### Aim of the exercise
Your answer must be an exact copy of the records, minus any pictures.

### Material for the task
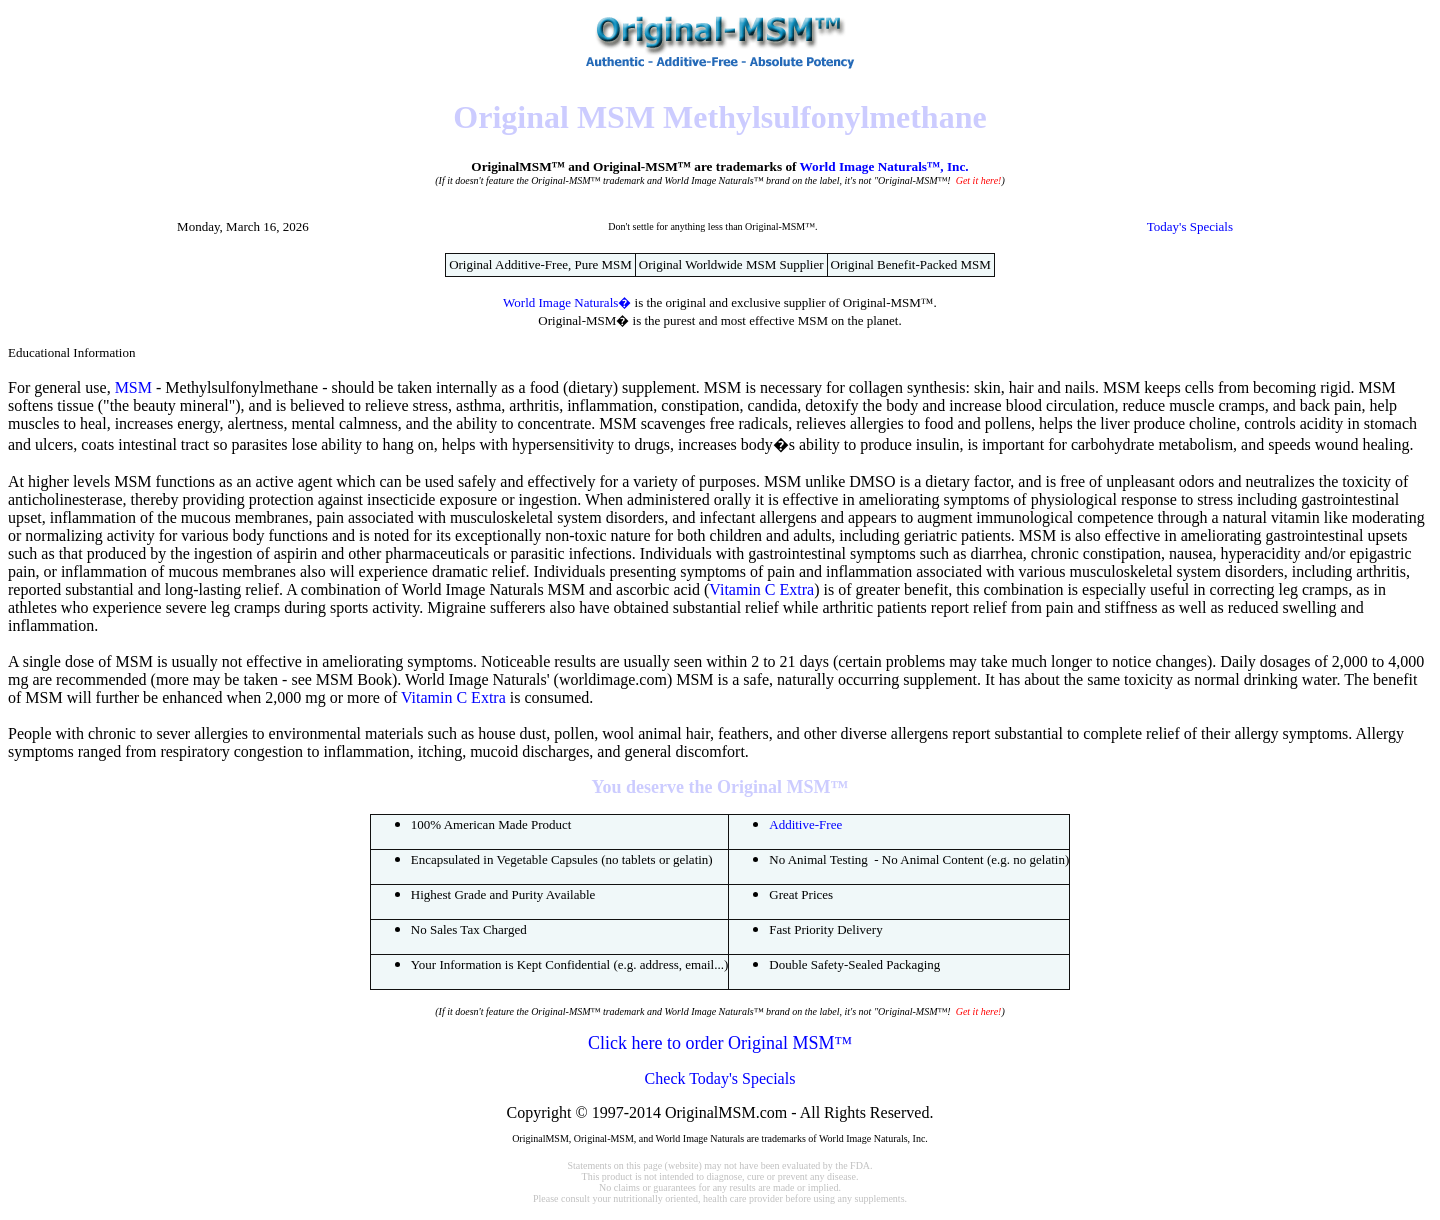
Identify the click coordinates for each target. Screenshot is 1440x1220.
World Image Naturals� (567, 302)
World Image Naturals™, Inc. (884, 166)
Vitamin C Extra (761, 589)
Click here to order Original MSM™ (720, 1043)
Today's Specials (1190, 226)
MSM (133, 387)
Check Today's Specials (720, 1078)
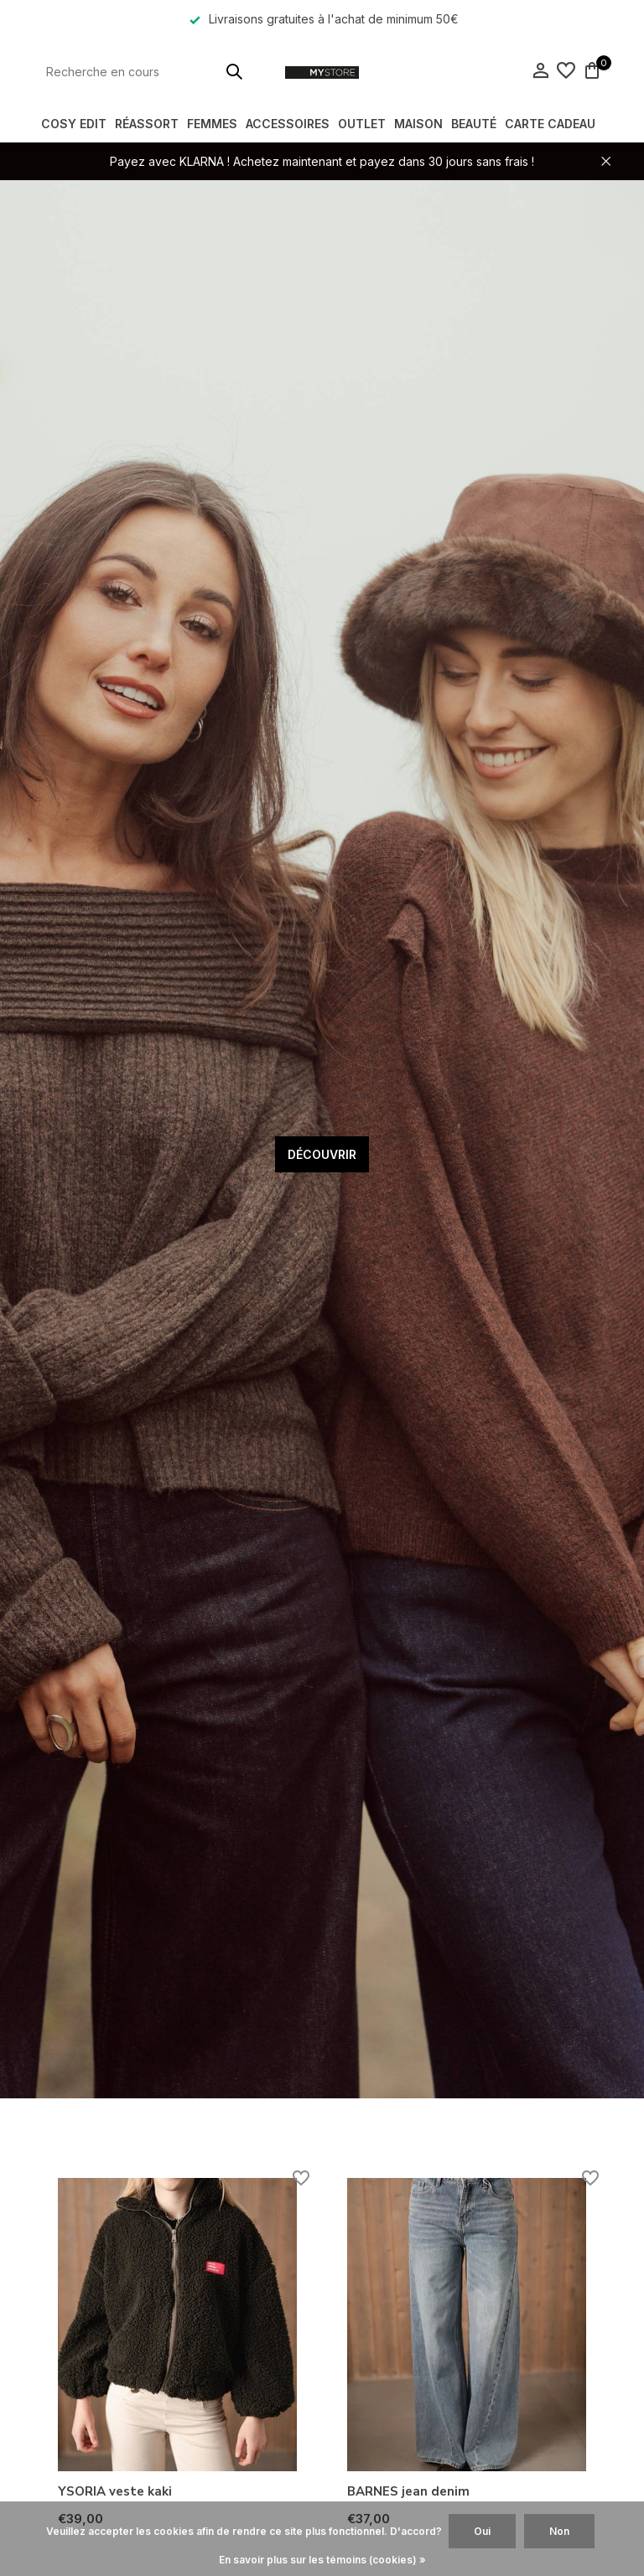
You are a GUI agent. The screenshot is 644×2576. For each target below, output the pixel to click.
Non (559, 2531)
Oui (482, 2531)
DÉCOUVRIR (322, 1154)
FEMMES (212, 123)
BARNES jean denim (408, 2492)
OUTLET (362, 123)
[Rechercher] (146, 72)
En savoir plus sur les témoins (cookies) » (322, 2559)
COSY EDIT (73, 123)
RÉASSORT (147, 123)
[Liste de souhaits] (566, 71)
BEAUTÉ (473, 123)
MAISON (418, 123)
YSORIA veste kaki (115, 2492)
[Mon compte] (540, 71)
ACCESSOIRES (288, 123)
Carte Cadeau (550, 123)
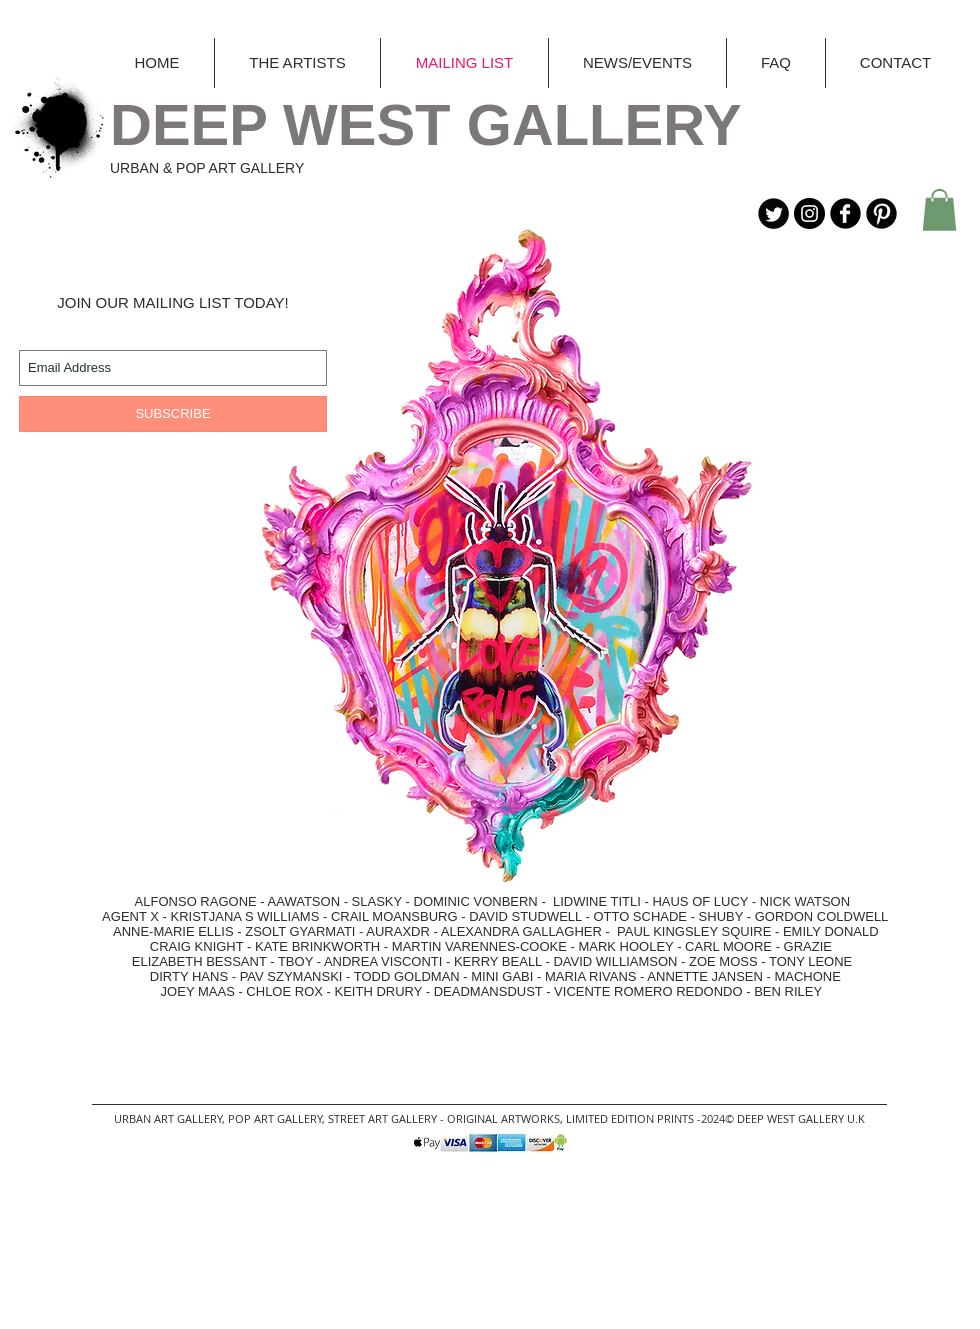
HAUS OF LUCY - (704, 901)
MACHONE (807, 976)
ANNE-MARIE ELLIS (173, 931)
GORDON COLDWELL (822, 916)
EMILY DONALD (831, 931)
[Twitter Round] (773, 213)
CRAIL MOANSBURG (394, 916)
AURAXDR (398, 931)
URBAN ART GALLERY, (169, 1118)
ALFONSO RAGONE (174, 901)
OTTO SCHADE (640, 916)
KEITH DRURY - (384, 991)
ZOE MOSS (723, 961)
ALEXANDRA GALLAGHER (521, 931)
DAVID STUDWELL (525, 916)
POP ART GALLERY (275, 1118)
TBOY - (301, 961)
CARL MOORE (728, 946)
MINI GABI (502, 976)
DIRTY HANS (189, 976)
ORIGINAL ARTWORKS (503, 1118)
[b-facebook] (845, 213)
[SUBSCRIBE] (173, 414)
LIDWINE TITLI (597, 901)
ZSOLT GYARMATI (300, 931)
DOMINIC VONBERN (476, 901)
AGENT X (125, 916)
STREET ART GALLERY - (387, 1118)
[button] (939, 210)
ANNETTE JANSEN (706, 976)
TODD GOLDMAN (407, 976)
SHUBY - (727, 916)
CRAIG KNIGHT (198, 946)
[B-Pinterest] (881, 213)
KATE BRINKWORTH (317, 946)
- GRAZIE (802, 946)
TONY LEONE (810, 961)
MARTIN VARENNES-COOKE (479, 946)
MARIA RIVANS (592, 976)
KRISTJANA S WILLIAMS (245, 916)
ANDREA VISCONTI (383, 961)
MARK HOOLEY (625, 946)
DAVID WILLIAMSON (615, 961)
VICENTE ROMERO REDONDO (648, 991)
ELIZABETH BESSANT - (185, 961)
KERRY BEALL (498, 961)
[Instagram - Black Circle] (809, 213)
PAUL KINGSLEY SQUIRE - (700, 931)
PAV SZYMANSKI (293, 976)
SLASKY (379, 901)
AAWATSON (304, 901)
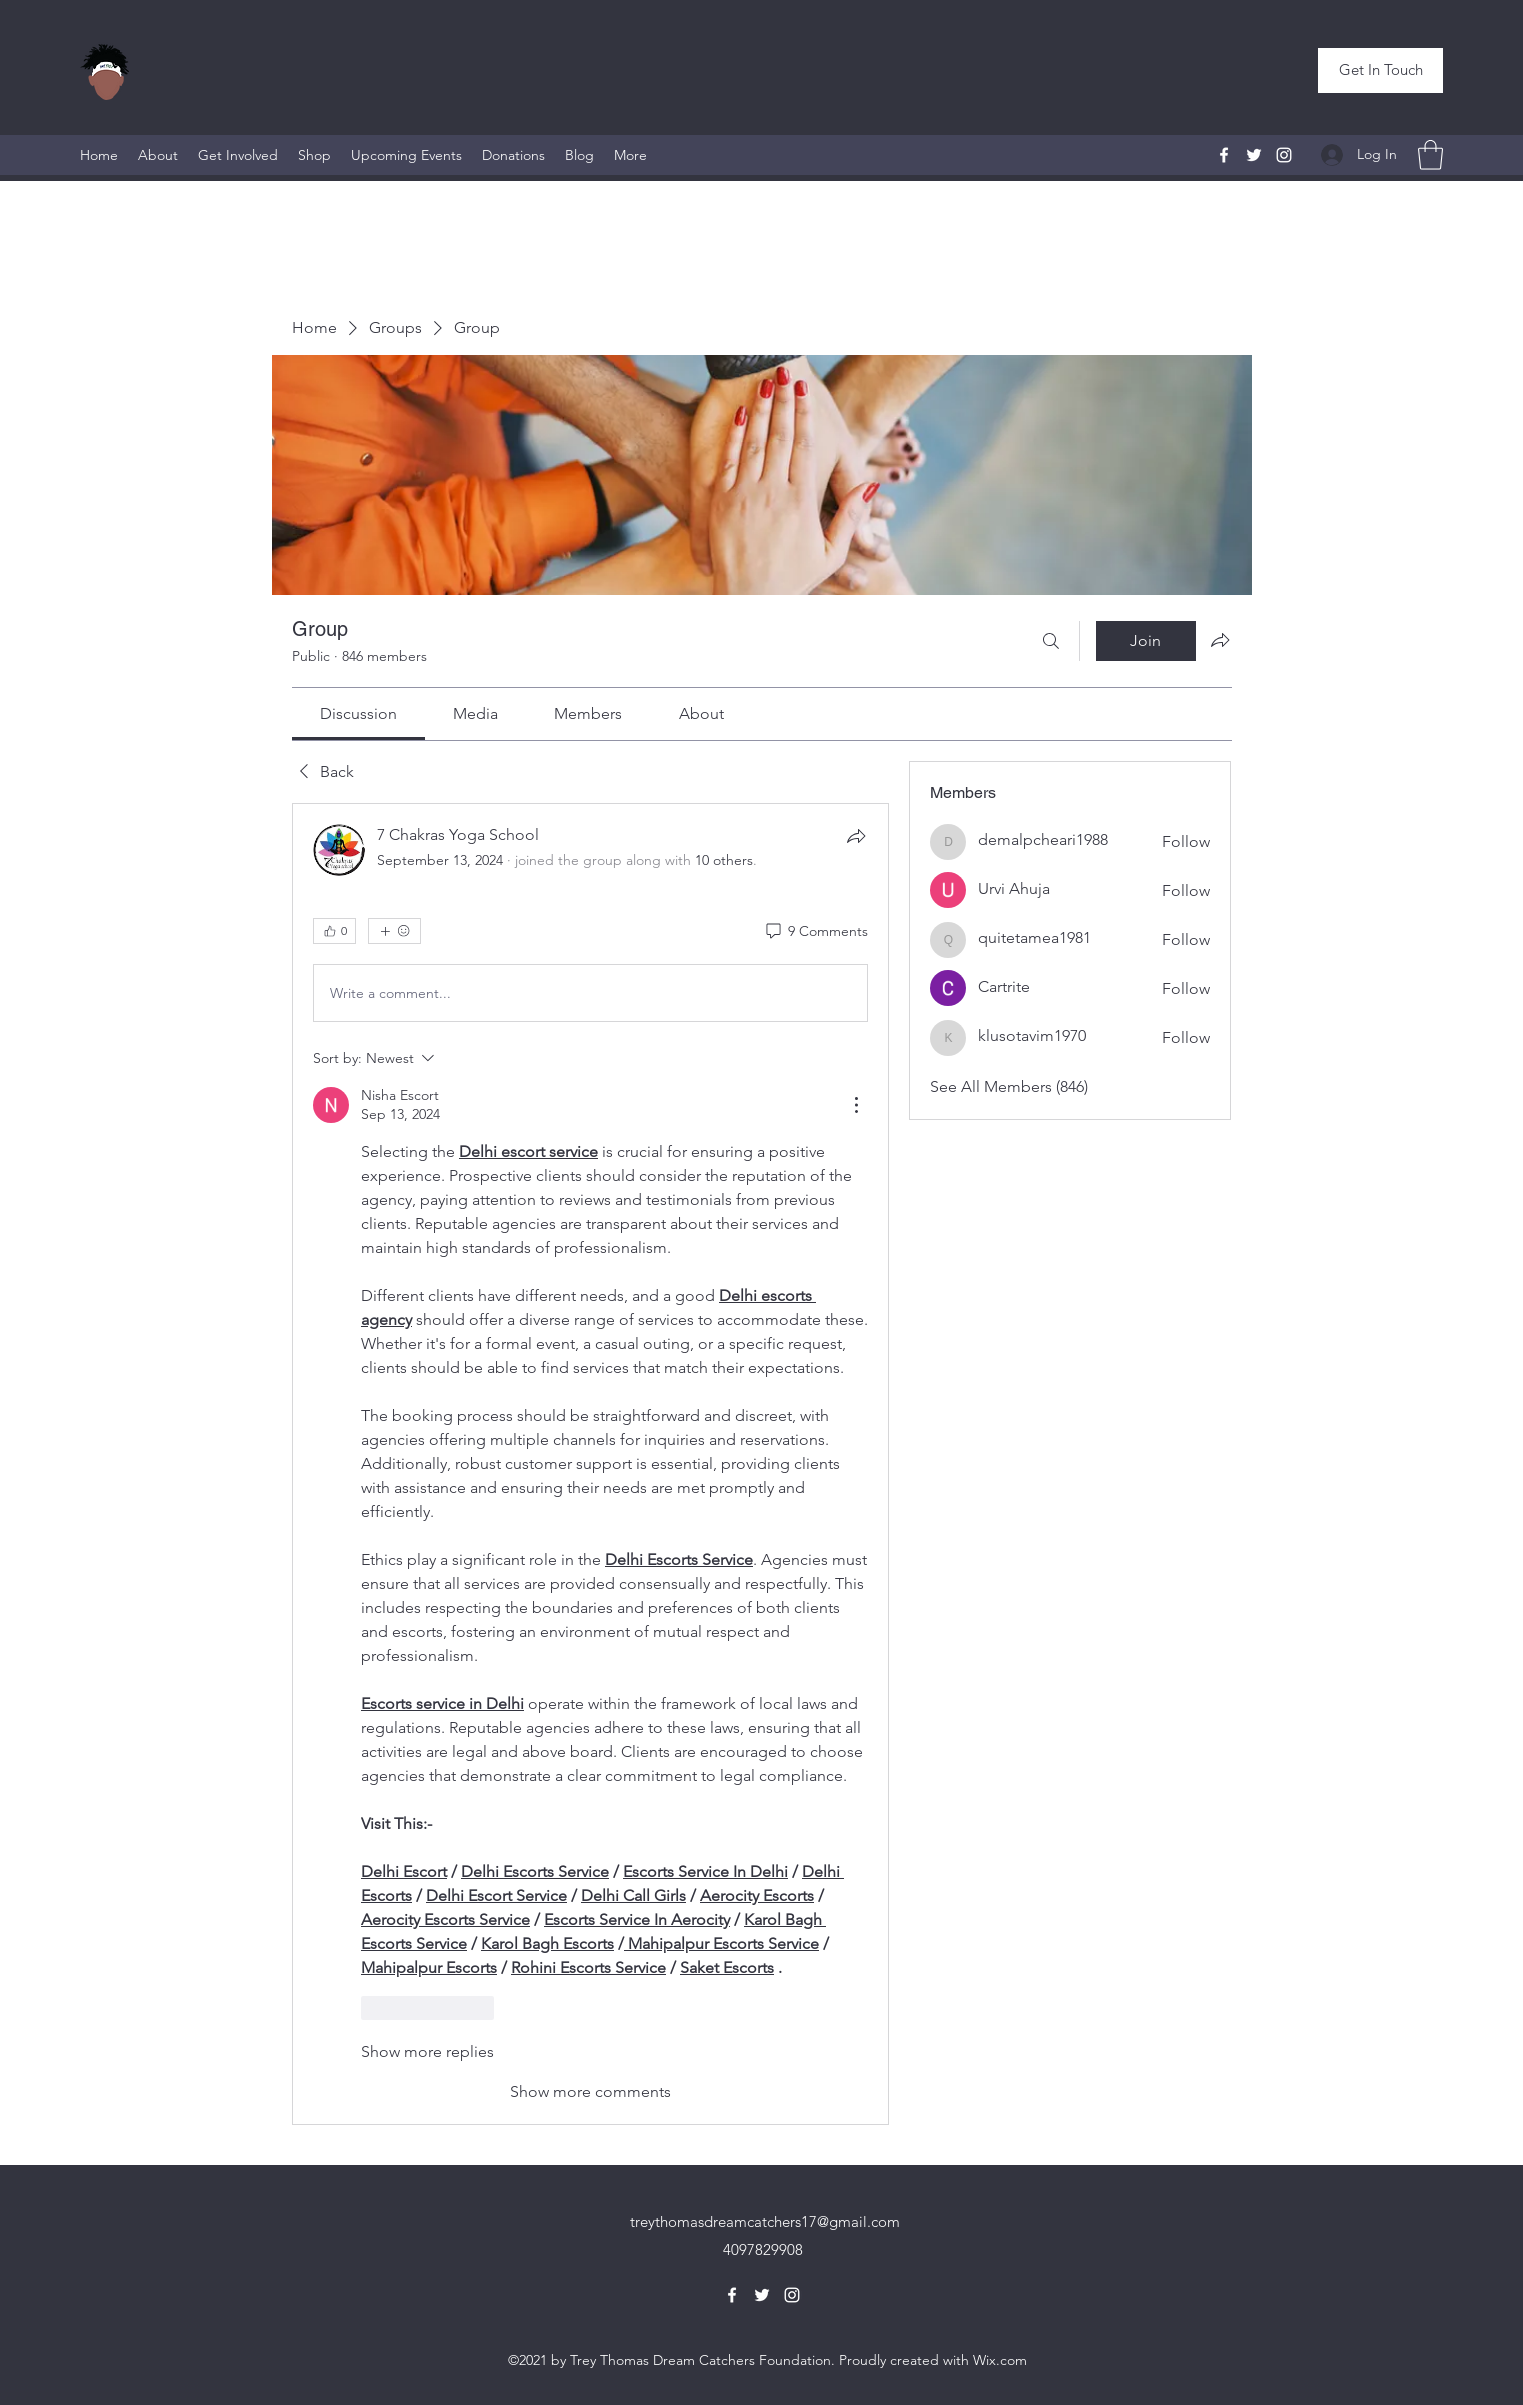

### Response below
Identify the click coordinates for each target. Screenshot is 1440x1220.
World Image Naturals� (567, 302)
World Image Naturals™, Inc. (884, 166)
Vitamin C Extra (761, 589)
Click here to order Original MSM™ (720, 1043)
Today's Specials (1190, 226)
MSM (133, 387)
Check Today's Specials (720, 1078)
You are a GUI agent. The screenshot is 644×2576. For each target below, output the pixel to click.
Non (559, 2531)
Oui (482, 2531)
DÉCOUVRIR (322, 1154)
FEMMES (212, 123)
BARNES jean denim (408, 2492)
OUTLET (362, 123)
[Rechercher] (146, 72)
En savoir plus sur les témoins (cookies) » (322, 2559)
COSY EDIT (73, 123)
RÉASSORT (147, 123)
[Liste de souhaits] (566, 71)
BEAUTÉ (473, 123)
MAISON (418, 123)
YSORIA veste kaki (115, 2492)
[Mon compte] (540, 71)
ACCESSOIRES (288, 123)
Carte Cadeau (550, 123)
HAUS OF LUCY - (704, 901)
MACHONE (807, 976)
ANNE-MARIE ELLIS (173, 931)
GORDON COLDWELL (822, 916)
EMILY DONALD (831, 931)
[Twitter Round] (773, 213)
CRAIL MOANSBURG (394, 916)
AURAXDR (398, 931)
URBAN ART GALLERY, (169, 1118)
ALFONSO RAGONE (174, 901)
OTTO SCHADE (640, 916)
KEITH DRURY - (384, 991)
ZOE MOSS (723, 961)
ALEXANDRA GALLAGHER (521, 931)
DAVID STUDWELL (525, 916)
POP ART GALLERY (275, 1118)
TBOY - (301, 961)
CARL MOORE (728, 946)
MINI GABI (502, 976)
DIRTY HANS (189, 976)
ORIGINAL ARTWORKS (503, 1118)
[b-facebook] (845, 213)
[SUBSCRIBE] (173, 414)
LIDWINE TITLI (597, 901)
ZSOLT GYARMATI (300, 931)
DOMINIC VONBERN (476, 901)
AGENT X (125, 916)
STREET ART GALLERY - (387, 1118)
[button] (939, 210)
ANNETTE JANSEN (706, 976)
TODD GOLDMAN (407, 976)
SHUBY - (727, 916)
CRAIG KNIGHT (198, 946)
[B-Pinterest] (881, 213)
KATE BRINKWORTH (317, 946)
- GRAZIE (802, 946)
TONY LEONE (810, 961)
MARTIN VARENNES-COOKE (479, 946)
MARIA RIVANS (592, 976)
KRISTJANA S WILLIAMS (245, 916)
ANDREA VISCONTI (383, 961)
MARK HOOLEY (625, 946)
DAVID WILLIAMSON (615, 961)
VICENTE ROMERO REDONDO (648, 991)
ELIZABETH BESSANT - (185, 961)
KERRY BEALL (498, 961)
[Instagram - Black Circle] (809, 213)
PAUL KINGSLEY SQUIRE - (700, 931)
PAV SZYMANSKI (293, 976)
SLASKY (379, 901)
AAWATSON (304, 901)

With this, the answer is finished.